START Supplied material

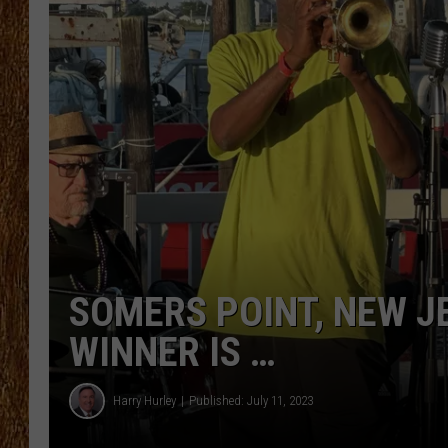
THE 3RD SHIFT
TASTE OF COUNTRY WEEKE
SOMERS POINT, NEW J
WINNER IS …
Harry Hurley
Published: July 11, 2023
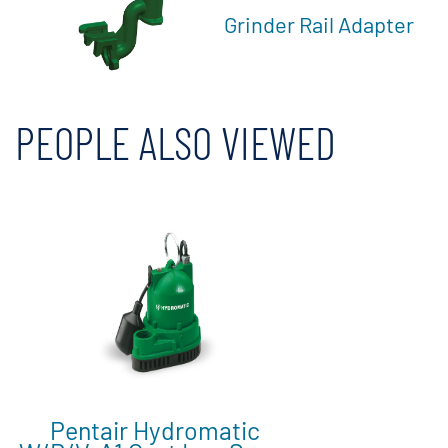
Grinder Rail Adapter
PEOPLE ALSO VIEWED
Pentair Hydromatic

END Supplied material

Set down, exactly as written, each line from the one that contains "Published: July 11, 2023" to the last line of the records, but none of the pictures.

Published: July 11, 2023
Grinder Rail Adapter
PEOPLE ALSO VIEWED
Pentair Hydromatic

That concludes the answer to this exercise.